His publisher calls ARUN SHOURIE a racehorse. Others have described him as a bloodhound, a preacher, a missionary, a crusader and a muckraker. These diverse analogues illuminate facets of the writer who, perhaps as much as anyone since independence, has stirred examination by Indians of their polity and their conduct as individuals within it. Admirers speak of his dogged consistency, his courage, gift of grace, intellectual dynamism, versatility and almost photographic memory. Critics, and some admirers, too, say that he “goes too far.”
SHOURIE’s wife has said that “the meticulousness with which he approached his work, the continuous pitch, energy and inner drive used to puzzle me, but I quickly realized that this was just a very highly disciplined person.” Admittedly this is his own discipline and never that imposed by others. He vehemently rejects both the disciplines the “petty, unnecessary niceties” by which he feels the journalistic profession gelds itself and the label journalist. He is, he insists, “a concerned citizen using the forum of a newspaper for the time being.” As a concerned citizen his driving preoccupation is to bear, and help defuse, threats to the Indian body politic. He is described as warm, generous and unaffected among his small circle of family and close friends, while those who know him less well find him often highhanded, opinionated and sometimes “plain rude.”

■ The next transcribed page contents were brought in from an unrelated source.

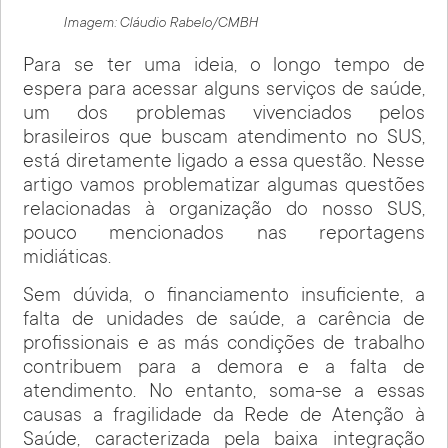
Imagem: Cláudio Rabelo/CMBH
Para se ter uma ideia, o longo tempo de
espera para acessar alguns serviços de saúde,
um dos problemas vivenciados pelos
brasileiros que buscam atendimento no SUS,
está diretamente ligado a essa questão. Nesse
artigo vamos problematizar algumas questões
relacionadas à organização do nosso SUS,
pouco mencionados nas reportagens
midiáticas.
Sem dúvida, o financiamento insuficiente, a
falta de unidades de saúde, a carência de
profissionais e as más condições de trabalho
contribuem para a demora e a falta de
atendimento. No entanto, soma-se a essas
causas a fragilidade da Rede de Atenção à
Saúde, caracterizada pela baixa integração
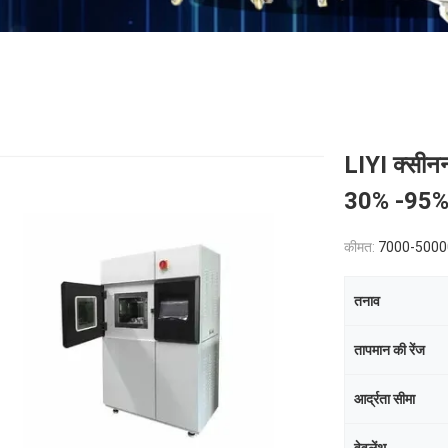
LIYI क्सीनन 
30% -95% आ
कीमत:
7000-500
तनाव
तापमान की रेंज
आर्द्रता सीमा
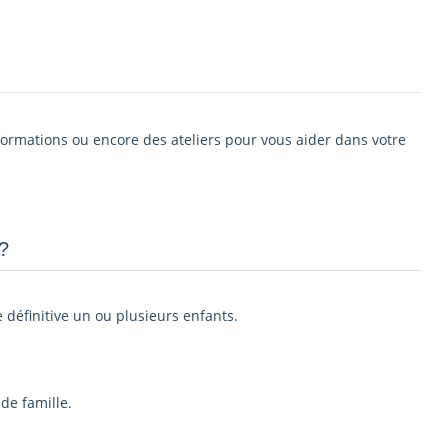
 formations ou encore des ateliers pour vous aider dans votre
­
e définitive un ou plusieurs enfants.
de famille.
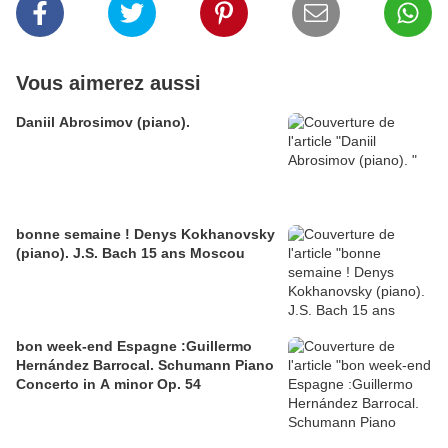
Vous aimerez aussi
Daniil Abrosimov (piano).
bonne semaine ! Denys Kokhanovsky
(piano). J.S. Bach 15 ans Moscou
bon week-end Espagne :Guillermo
Hernández Barrocal. Schumann Piano
Concerto in A minor Op. 54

SHOURIE shrugs off all such discussion of himself with good humor. His style and direction, he says, are simply the result of “good accidents and one deep trauma.” His first good accident was his affectionate, close-knit Punjabi family. Born on November 2, 1941 in Jullunder, Punjab, India, he was the first child of Hari Dev Shourie, a high-ranking civil servant, and Dayawanti Devasher. Aside from the fact that Hindu families traditionally give importance to the first son, for five years there were no siblings to divert parental attention. A sister Nalini was born in 1946 and a brother Deepak in 1948.